Today, two shells evidenced a disease.
It was early in the morning on this day in 1961, probably still a bit cool in Ketchum, Idaho. Ernest Hemingway and his wife Mary had lived for a little over a year, though they’d spent a fair amount of time traveling been back and forth to the Mayo Clinic in Rochester, Minnesota, where Hemingway had received something close to two dozen electroshock treatments (ECT induces convulsions and unconsciousness in a “colonic” process to help alleviate the symptoms of severe depression). Only this morning, Hemingway was crumpled on the floor of the front foyer of his home, the back of his head blown off and two spent shells at his side. He’d killed himself, over fear of losing control of a life filled with numerous near-death scrapes (as some would hypothesize), or the pressures of living up to the expectations of a Nobel Prize winner who’d all but perfected his ability to pare words and phrases to their most simple and direct truths. We’ll never know.

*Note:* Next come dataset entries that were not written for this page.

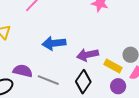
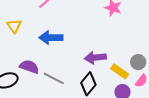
blue arrow: (54, 43) -> (51, 38), moved

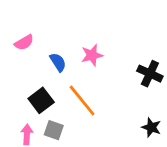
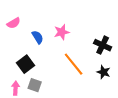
orange line: (82, 100) -> (74, 64), moved
black star: (151, 127) -> (104, 72), moved

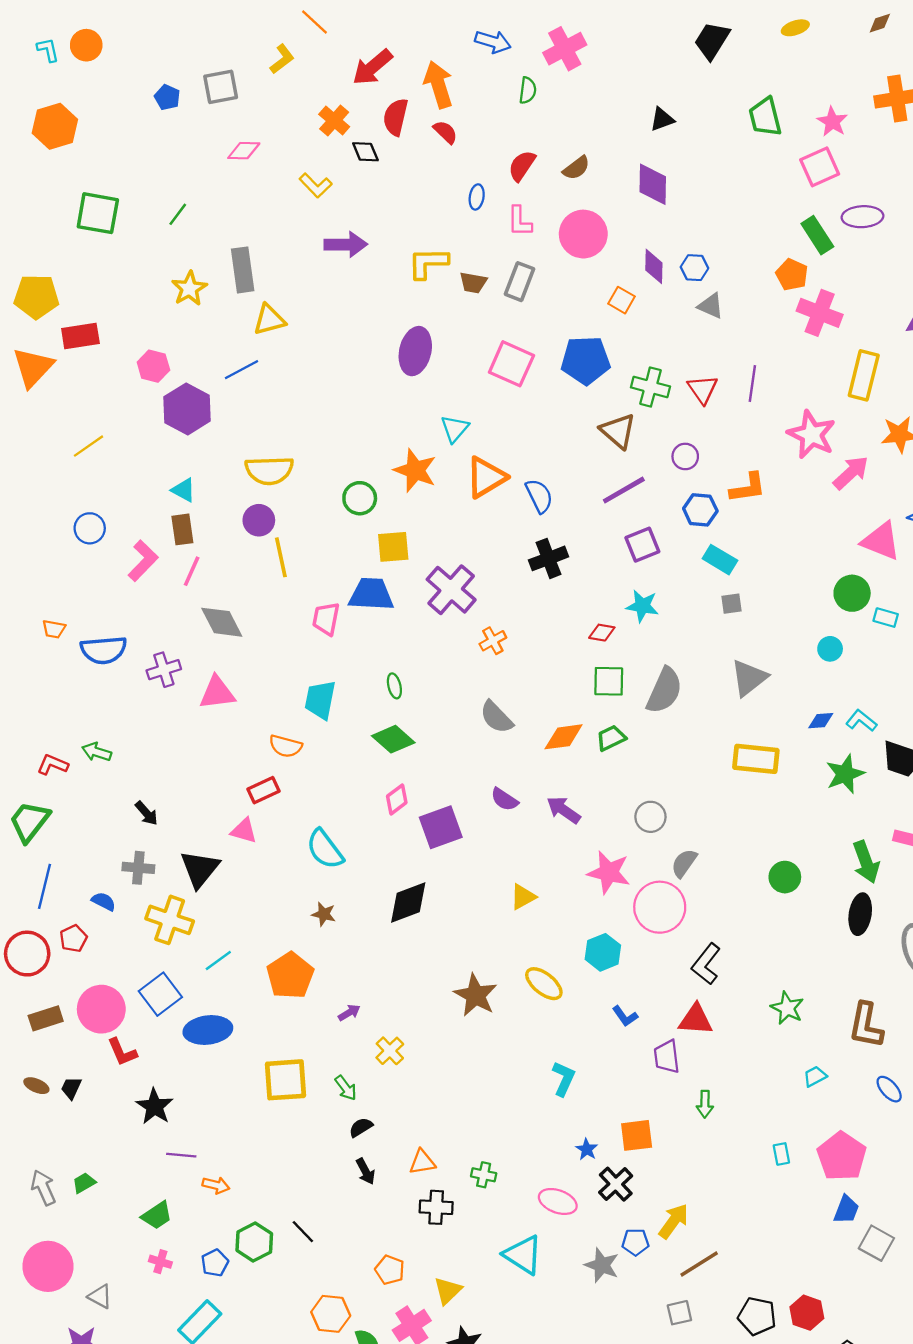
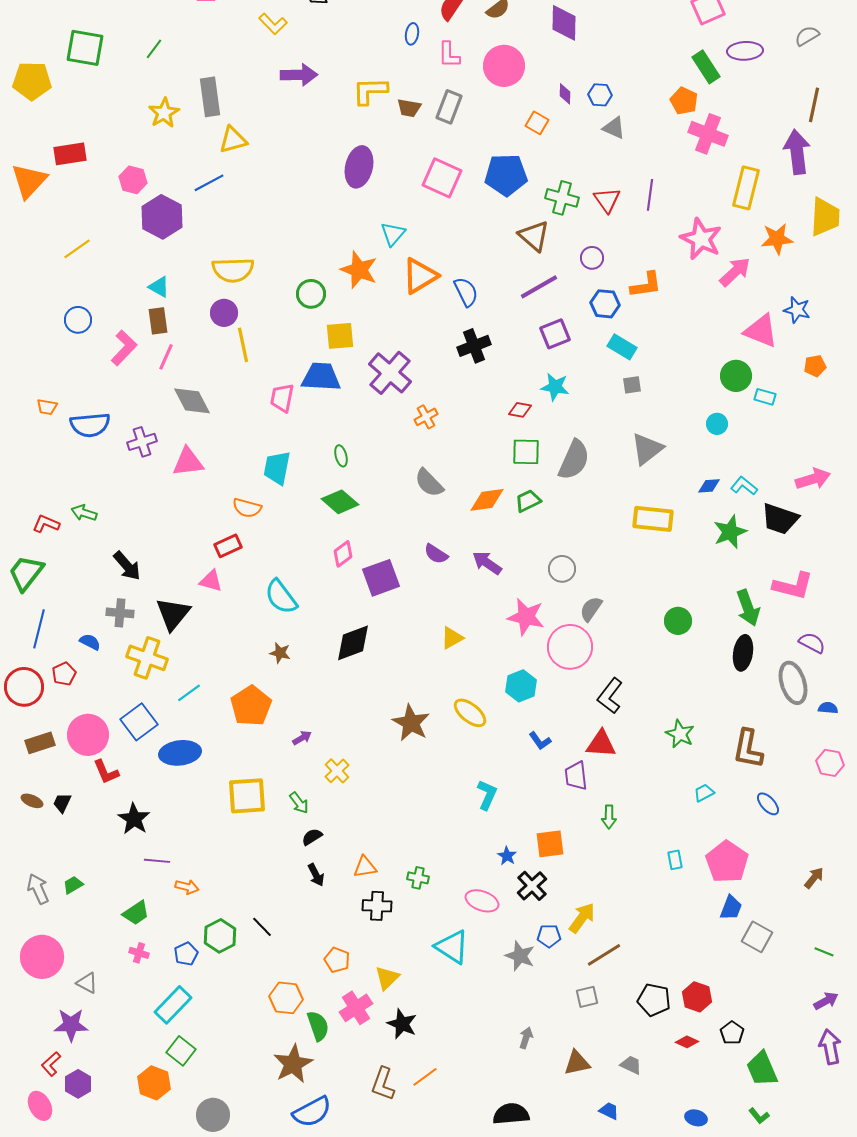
purple diamond: (654, 266) -> (565, 94), size x0.7
yellow pentagon: (36, 297) -> (32, 81), moved
black arrow: (146, 813) -> (127, 566), size x1.4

However poetic the theories of his death seemed, the authorities at the time thought an admission of suicide was socially unacceptable, so his death was instead labeled an accident (his wife kept to that version for five years). It turns out there was a third explanation for it, though, only one that wasn’t revealed until Hemingway’s medical records were released in 1991: He suffered from hemochromatosis, which is a blood disease that leads to mental and physical deterioration. Before his death, the only treatment was bloodletting to alleviate the blood’s iron imbalances, and there’s no evidence Hemingway was ever treated. Both his sister and a brother killed themselves also, further supporting the presence and effects of this genetic disease.
So who (or what) killed him?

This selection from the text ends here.